**Assignment**
An exact copy of the entries is needed, with every picture left out.

**Entries provided**
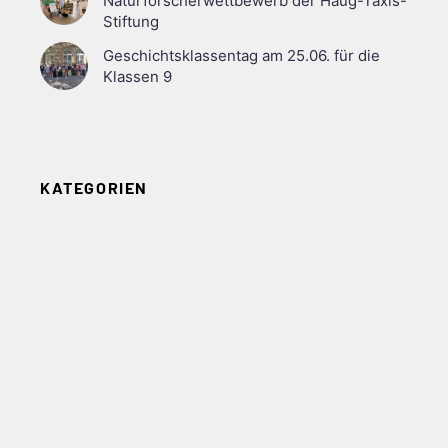
Naturforscherwettbewerb der Haug-Taxis-
Stiftung
Geschichtsklassentag am 25.06. für die
Klassen 9
KATEGORIEN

**Result of this exercise**
Naturforscherwettbewerb der Haug-Taxis-
Stiftung
Geschichtsklassentag am 25.06. für die
Klassen 9
KATEGORIEN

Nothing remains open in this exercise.